Taxation should serve not only to collect sufficient revenue, but even more important, to act as instrument to redistribute wealth in order to reduce social inequities. Unfortunately, the 5% Sales Tax, being a regressive indirect taxation, bears down harder on the poor than the rich. It also serves as a blank cheque for the manufacturers, wholesalers, importers to increase the prices of goods in multiple stages.

That Tun Tan Siew Sin’s 5% Sales Tax has a pernicious effect on consumer price stability has been admitted by no less a body as the Bank Negara itself. In this 1972 Annual Report released this year, the Bank Negara said there was a strong correlation between the imposition of the 5 percent Sale Tax and the noticeable rise in the consumer price index.

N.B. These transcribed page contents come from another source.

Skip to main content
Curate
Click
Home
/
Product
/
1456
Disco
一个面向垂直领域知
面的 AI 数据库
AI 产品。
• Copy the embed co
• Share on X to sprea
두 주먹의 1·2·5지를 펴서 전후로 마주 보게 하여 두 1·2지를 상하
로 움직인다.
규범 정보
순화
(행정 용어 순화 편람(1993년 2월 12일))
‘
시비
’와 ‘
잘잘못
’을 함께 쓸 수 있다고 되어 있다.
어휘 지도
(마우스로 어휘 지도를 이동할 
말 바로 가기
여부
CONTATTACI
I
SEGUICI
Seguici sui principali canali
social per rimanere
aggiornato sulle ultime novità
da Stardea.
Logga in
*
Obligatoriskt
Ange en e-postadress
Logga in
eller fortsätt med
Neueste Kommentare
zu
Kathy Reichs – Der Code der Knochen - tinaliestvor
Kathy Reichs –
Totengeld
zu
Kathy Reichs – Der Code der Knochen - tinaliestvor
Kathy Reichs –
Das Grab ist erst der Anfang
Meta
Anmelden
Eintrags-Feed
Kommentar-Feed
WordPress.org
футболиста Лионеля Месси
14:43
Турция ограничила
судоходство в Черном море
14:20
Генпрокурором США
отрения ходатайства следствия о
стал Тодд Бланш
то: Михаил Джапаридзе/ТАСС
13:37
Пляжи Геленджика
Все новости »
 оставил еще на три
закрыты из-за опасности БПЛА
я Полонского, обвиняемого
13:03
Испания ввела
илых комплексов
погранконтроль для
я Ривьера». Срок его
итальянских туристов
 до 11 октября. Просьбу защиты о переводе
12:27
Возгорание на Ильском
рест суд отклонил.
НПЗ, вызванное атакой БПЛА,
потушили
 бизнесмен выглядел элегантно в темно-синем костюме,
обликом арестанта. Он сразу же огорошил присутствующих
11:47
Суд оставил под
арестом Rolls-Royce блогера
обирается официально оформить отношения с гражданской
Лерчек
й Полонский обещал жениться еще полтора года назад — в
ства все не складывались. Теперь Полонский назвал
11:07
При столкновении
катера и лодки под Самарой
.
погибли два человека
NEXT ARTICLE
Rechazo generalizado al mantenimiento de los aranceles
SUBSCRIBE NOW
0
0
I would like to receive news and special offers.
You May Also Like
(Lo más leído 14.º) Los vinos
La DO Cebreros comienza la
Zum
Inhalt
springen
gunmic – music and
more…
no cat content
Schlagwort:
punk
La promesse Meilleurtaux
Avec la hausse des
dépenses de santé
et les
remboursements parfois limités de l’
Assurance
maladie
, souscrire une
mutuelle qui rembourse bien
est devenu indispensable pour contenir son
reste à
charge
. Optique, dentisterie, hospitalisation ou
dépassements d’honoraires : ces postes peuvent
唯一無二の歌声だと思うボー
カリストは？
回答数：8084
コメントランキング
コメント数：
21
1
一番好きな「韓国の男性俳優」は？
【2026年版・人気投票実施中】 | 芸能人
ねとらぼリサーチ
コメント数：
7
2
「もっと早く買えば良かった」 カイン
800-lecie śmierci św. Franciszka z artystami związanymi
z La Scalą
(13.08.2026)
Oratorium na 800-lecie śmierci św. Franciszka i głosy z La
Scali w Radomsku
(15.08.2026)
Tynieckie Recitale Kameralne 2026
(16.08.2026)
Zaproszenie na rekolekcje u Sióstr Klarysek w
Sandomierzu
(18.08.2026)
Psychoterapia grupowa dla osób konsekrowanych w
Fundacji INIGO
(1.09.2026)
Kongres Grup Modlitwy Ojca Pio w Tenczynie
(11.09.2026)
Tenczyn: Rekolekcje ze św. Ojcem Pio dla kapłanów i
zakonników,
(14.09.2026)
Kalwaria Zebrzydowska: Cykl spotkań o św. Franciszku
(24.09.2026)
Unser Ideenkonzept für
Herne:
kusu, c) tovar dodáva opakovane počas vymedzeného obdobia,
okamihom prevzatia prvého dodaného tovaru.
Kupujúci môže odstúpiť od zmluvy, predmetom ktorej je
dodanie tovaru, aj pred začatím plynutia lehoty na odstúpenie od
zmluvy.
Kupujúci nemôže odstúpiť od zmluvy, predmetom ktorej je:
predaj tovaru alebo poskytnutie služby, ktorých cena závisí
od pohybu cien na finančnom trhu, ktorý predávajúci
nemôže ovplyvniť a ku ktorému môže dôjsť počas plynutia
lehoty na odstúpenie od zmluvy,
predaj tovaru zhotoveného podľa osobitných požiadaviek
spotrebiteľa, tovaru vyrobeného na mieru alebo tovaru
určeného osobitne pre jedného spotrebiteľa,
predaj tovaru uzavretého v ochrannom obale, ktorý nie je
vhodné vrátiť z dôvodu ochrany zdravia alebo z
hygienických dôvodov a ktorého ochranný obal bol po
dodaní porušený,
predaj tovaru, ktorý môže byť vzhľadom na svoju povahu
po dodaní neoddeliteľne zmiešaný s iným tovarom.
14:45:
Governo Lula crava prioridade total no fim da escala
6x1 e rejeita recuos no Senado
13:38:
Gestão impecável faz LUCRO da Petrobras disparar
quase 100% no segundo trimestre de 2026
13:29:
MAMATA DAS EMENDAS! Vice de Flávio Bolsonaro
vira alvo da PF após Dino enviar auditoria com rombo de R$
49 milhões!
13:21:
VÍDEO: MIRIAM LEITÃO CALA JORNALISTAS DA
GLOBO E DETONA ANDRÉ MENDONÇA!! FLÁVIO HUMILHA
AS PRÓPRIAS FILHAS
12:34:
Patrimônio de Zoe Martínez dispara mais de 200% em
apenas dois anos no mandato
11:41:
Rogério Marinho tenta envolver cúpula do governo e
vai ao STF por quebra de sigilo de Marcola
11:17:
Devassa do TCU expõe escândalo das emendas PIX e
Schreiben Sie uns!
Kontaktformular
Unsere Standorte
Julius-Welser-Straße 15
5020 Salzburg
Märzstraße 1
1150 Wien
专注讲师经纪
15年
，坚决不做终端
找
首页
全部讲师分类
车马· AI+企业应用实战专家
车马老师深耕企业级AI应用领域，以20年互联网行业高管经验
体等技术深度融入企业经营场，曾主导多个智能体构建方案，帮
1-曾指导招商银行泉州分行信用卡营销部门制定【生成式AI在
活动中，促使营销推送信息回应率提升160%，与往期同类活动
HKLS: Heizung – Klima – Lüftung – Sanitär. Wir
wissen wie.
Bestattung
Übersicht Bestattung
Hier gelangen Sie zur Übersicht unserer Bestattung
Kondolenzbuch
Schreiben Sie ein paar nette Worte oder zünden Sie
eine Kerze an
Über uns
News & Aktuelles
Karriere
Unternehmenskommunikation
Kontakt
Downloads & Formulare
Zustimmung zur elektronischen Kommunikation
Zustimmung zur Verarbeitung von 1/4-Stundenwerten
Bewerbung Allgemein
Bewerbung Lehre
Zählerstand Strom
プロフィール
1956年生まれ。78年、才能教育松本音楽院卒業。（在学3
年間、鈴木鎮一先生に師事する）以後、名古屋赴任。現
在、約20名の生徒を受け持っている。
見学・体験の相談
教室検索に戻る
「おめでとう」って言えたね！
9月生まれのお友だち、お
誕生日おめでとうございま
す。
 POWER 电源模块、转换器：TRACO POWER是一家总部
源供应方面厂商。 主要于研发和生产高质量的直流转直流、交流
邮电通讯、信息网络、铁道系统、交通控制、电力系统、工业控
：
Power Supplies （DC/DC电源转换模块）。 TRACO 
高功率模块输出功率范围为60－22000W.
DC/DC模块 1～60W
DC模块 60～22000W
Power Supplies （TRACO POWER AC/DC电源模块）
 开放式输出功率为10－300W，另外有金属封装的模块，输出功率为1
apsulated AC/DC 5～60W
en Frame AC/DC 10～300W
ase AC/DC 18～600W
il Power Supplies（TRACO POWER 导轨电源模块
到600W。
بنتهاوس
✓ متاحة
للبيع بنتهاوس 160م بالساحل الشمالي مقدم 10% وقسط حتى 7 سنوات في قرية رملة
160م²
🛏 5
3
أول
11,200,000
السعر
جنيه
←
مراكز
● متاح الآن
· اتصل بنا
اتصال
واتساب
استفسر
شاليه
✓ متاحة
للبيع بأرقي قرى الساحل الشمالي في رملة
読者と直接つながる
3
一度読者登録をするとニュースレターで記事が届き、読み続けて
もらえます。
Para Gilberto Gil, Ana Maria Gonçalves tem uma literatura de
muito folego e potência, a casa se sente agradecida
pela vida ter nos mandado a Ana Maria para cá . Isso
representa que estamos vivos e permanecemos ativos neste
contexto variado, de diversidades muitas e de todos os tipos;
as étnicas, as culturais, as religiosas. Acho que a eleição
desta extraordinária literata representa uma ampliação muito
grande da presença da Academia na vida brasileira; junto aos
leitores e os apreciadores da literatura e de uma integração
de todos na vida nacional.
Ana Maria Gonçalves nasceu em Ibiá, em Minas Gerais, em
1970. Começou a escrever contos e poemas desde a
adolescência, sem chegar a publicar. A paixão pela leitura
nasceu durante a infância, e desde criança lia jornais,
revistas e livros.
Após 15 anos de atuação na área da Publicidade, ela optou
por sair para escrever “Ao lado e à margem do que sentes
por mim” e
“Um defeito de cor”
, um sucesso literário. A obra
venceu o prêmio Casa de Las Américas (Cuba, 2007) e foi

Causes of the inflationary situation were “because of raising revenue and the protection of domestic industries.”

The abolition of the 5% Sales Tax must therefore be one of the measures to combat inflation in the country if the Second Malaysia Plan is to benefit the poor of all races in the country.

Another area which the government can profitably look into to combat inflation is to slash public sector expenditures on projects of no or little economic value. The Senai International Airport, where tens of millions of dollars are being expended, is a classic example of government ‘white-elephants’. Another example is the thinly-disguised pleasure trips by govt.servants, State Assemblymen.

To sum up, therefore, the Alliance Government, in accordance with the declared objective of the Second Malaysia Plan to restructure society and abolish poverty, should declare national war on inflation and work out overall strategy which would include statutory control of prices, abolition of sales tax and other regressive forms of taxation, and the pruning of non-essential government expenditure.

Let the battle against inflation move from words to action.